While Burton's method of presentation in the form of live tableaux is distinct from the performing arts of dance and theater on the one hand and static sculptural or pictorial imagery on the other, each of these disciplines seems to have helped shape his works to some extent. A characteristic immediately apparent in Burton's performances is a sense of pictorialization or flattening out of the imagery.
As in his earlier performances, Burton's work for MATRIX, Individual Behavior Tableaux, 1980, utilizes the format of tableaux vivant or "living pictures." The work takes place in a long, narrow gallery space. The audience, limited to 20, is situated some 80 feet from an unclothed performer elevated on platform soles. The performer-Burton does not perform himself-is a man of tall and slender proportions who is presented anonymously. Other than an elegant wooden chaise lounge of minimal form designed by the artist, there are no backdrops or props. The stark back wall of the gallery frames the silent performance. Both the performer's presence and surrounding environment are neutralized in order to focus the spectators' attention on the behavioral vocabulary. Informed by the aesthetic associated with Minimal sculpture of the mid 1960s, Burton's performances are characterized by an assertive, conceptual control combined with highly reductive, visual form.
Running approximately 40 minutes, Individual Behavior Tableaux consists of three subject themes, each represented by 10 to 15 tableaux separated by blackouts.

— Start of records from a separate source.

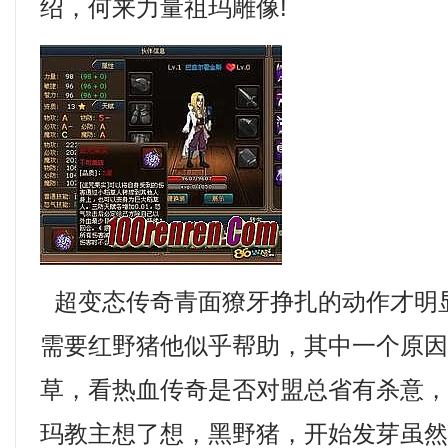
绍，何来力量祖玛雕像!
超变态传奇青面獠牙挣扎的动作才明
需要红野猪他似乎帮助，其中一个原
草，看热血传奇是否对盟总省有杀意
玛教主想了想，黑野猪，开始发芽虽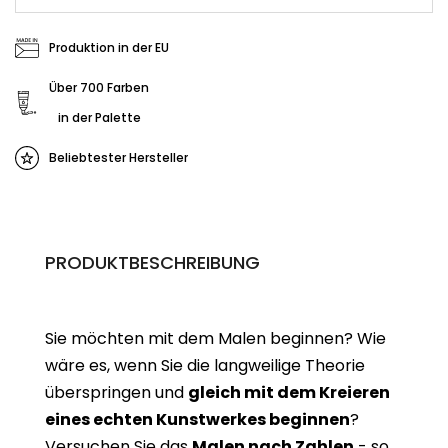
Produktion in der EU
Über 700 Farben
in der Palette
Beliebtester Hersteller
PRODUKTBESCHREIBUNG
Sie möchten mit dem Malen beginnen? Wie
wäre es, wenn Sie die langweilige Theorie
überspringen und
gleich mit dem Kreieren
eines echten Kunstwerkes beginne
n
?
Versuchen Sie das
Malen nach Zahlen
- so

The performer moves at a controlled and deliberate pace suggesting slow motion. The performer's movements are essentially stripped of both technical virtuosity and narrative context-and thus operate just outside the vocabulary of dance, both kinetically and temporally. Individual Behavior Tableaux is less about the aesthetics and continuity of movement than it is about human behavior abstracted and expressed through a kind of sculptural positioning of the body. The element of stillness in Burton's work is considerable. Also, the prolonged duration and lingering character of each action gives the performer the appearance of being very literal and object-like. The performer's elevated foot gear functions as a kind of pedestal, further reinforcing a relationship with sculpture. As such, Burton's performance establishes a peculiar, almost surreal sense of time, as narrative is dissolved by the silent, sculptural character of the performing figure. Burton's Behavior Tableaux bear some relationship to his furniture pieces, which take the form of abstracted and highly formalized functional objects such as chairs, tables, benches, etc. These works define themselves somewhere between furniture and sculpture. Like Chair, 1979 (currently on view in Gallery 5) or the minimal chaise lounge used in this performance, Burton's tableaux are also a kind of enigmatic pseudo-sculpture-or living sculpture, as it were.
It is difficult to categorize Burton's work in any specific genre. He establishes a form of expression more immediate than that of static painting or sculpture, and at the same time challenges the basic premises of live theatrical narrative. At the expense of traditional dramatic development, he reduces action to a minimum in an attempt to isolate a system of emotional signals to the point of acute focus. Burton's intense concentration of vision results in an ultimate sense of focus and detachment that verges on aggression. Confronted with a frustratingly cool and precise investigation of behavior, we are simultaneously engaged and repelled, but, ultimately, attentive. Individual Behavior Tableaux, 1980 was performed in an early version, using a female performer (Elke Solomon), at the Idea Warehouse, Institute for Art and Urban Resources, New York City in 1975; another version was performed, using a male performer (Alfred Guido and subsequently Julius Smith) at the Museum of Contemporary Art, Chicago, the Philadelphia College of Art, and Documenta VI, Kassel, West Germany all in 1977.
Scott Burton was born in Greensboro, Alabama in 1939. Between 1957-59 he studied drawing and painting with Hans Hofmann in Provincetown, Massachusetts. In 1959 Burton moved to New York to study literature at Columbia University (BA 1962) and subsequently at New York University (MA 1963). Scott Burton currently lives in New York City.